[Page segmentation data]

———

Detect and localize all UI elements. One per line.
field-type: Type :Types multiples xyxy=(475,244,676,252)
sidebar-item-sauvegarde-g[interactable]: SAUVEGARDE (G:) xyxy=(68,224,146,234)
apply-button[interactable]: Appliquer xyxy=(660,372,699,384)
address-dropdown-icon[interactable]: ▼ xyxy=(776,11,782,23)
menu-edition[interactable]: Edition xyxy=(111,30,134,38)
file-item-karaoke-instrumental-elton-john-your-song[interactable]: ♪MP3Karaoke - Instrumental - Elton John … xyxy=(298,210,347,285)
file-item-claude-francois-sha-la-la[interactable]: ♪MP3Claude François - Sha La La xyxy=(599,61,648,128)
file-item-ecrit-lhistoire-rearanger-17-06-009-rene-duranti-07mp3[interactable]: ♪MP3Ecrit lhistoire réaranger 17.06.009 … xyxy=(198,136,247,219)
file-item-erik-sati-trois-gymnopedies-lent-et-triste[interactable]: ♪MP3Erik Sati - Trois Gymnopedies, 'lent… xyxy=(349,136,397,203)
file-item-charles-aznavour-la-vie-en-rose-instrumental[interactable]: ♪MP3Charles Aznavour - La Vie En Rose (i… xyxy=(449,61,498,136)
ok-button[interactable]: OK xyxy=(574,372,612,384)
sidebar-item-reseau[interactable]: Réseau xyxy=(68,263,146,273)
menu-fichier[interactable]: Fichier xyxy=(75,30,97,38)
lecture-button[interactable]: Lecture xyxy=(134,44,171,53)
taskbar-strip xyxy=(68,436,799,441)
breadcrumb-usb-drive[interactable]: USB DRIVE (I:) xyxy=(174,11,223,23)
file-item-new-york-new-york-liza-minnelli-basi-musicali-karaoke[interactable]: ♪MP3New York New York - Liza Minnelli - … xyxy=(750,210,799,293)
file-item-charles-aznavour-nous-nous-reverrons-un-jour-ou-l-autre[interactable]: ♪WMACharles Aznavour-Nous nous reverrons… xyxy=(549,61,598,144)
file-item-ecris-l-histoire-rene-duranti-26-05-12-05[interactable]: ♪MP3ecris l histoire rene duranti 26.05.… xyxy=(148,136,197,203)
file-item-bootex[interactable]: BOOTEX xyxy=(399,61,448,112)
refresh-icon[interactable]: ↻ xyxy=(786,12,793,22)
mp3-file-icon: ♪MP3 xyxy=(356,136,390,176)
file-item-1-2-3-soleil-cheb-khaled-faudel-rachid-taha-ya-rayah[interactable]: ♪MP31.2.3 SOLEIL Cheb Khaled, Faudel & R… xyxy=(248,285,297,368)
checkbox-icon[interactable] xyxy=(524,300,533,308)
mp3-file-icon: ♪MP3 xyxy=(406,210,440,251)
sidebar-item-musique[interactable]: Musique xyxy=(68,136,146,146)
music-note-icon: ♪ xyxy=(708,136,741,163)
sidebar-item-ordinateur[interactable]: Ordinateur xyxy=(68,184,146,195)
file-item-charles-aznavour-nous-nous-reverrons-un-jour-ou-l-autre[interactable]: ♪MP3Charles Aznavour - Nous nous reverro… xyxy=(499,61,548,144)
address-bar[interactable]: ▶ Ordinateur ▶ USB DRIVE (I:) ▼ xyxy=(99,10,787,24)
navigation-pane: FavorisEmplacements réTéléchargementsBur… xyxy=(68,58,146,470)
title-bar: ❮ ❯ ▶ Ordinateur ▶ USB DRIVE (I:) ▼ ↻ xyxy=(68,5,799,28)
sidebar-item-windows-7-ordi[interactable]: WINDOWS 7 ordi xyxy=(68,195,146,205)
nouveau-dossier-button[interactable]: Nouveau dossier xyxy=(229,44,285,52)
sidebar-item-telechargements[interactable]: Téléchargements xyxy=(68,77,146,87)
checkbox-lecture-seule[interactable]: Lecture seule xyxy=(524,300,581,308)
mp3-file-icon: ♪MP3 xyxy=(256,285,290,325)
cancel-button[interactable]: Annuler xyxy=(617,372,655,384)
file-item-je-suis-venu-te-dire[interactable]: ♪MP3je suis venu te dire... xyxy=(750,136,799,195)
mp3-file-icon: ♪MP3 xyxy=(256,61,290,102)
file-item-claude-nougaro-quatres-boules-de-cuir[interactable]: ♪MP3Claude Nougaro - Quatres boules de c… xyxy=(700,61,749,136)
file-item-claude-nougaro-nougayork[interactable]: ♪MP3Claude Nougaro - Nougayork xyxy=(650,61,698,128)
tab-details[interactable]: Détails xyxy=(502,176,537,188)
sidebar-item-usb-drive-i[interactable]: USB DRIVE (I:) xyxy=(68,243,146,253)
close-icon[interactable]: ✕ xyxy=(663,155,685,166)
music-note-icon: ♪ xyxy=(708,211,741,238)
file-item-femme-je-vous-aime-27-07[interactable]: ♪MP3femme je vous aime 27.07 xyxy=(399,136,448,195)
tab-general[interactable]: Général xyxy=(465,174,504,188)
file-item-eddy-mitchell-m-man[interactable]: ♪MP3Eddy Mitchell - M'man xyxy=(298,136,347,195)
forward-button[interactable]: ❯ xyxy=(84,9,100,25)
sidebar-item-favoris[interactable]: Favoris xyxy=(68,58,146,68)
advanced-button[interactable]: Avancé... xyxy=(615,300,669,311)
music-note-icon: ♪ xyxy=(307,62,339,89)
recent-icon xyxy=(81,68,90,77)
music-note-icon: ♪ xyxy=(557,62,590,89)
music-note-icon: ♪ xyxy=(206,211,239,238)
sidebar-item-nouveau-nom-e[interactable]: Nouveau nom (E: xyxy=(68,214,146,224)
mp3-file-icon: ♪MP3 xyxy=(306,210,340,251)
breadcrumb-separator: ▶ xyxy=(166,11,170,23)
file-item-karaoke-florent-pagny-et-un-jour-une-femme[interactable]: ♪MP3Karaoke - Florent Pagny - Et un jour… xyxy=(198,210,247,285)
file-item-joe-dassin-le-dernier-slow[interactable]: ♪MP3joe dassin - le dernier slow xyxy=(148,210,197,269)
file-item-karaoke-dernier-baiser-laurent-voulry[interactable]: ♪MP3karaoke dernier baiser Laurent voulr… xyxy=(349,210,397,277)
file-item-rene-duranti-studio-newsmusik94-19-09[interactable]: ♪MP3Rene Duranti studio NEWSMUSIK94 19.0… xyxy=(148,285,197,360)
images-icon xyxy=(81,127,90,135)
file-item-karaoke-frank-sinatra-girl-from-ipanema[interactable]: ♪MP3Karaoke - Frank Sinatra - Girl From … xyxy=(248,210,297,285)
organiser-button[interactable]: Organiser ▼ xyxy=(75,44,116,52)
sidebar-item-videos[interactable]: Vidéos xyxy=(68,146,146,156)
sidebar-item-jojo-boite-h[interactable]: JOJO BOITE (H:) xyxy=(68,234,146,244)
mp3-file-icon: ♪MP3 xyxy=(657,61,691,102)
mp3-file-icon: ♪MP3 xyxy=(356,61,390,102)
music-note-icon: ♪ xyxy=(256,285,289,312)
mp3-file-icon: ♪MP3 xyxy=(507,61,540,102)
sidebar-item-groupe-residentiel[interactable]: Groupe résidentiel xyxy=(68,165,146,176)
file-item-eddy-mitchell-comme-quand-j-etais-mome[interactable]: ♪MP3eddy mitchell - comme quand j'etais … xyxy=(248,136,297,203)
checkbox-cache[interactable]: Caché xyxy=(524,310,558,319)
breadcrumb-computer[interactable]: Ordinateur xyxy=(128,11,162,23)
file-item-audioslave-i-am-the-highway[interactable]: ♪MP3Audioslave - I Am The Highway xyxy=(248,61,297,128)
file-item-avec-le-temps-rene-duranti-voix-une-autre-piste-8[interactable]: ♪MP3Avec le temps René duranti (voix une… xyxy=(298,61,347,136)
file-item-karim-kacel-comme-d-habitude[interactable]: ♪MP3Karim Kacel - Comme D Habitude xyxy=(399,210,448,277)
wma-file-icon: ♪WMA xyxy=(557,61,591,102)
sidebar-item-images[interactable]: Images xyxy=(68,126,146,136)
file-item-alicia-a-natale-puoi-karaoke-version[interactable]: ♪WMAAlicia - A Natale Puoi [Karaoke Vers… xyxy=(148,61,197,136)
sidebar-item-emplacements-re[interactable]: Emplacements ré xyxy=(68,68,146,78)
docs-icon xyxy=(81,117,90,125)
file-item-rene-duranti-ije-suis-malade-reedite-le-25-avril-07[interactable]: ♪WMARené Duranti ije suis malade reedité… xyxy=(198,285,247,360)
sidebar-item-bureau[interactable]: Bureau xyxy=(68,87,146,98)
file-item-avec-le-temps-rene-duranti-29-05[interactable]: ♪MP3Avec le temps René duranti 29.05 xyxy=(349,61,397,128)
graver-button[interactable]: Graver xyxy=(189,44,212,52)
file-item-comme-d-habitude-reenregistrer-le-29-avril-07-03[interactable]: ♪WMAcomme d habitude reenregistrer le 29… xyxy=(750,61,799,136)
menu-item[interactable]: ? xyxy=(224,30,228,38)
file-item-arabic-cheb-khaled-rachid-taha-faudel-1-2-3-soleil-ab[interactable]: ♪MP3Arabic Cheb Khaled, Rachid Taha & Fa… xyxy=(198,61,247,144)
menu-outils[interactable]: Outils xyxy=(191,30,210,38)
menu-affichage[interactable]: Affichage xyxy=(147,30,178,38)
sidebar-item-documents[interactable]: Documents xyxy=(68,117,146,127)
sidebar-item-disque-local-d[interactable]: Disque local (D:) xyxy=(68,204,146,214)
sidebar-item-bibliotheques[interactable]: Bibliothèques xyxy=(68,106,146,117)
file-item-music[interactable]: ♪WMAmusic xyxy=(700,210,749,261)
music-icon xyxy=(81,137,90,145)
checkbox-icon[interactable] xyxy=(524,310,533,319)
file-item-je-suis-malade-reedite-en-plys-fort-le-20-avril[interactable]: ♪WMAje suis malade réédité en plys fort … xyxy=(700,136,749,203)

———

*What to work on*
Find every line above that contains the word "menu", and return each one.

*Written answer*
menu-edition[interactable]: Edition xyxy=(111,30,134,38)
menu-fichier[interactable]: Fichier xyxy=(75,30,97,38)
menu-item[interactable]: ? xyxy=(224,30,228,38)
menu-outils[interactable]: Outils xyxy=(191,30,210,38)
menu-affichage[interactable]: Affichage xyxy=(147,30,178,38)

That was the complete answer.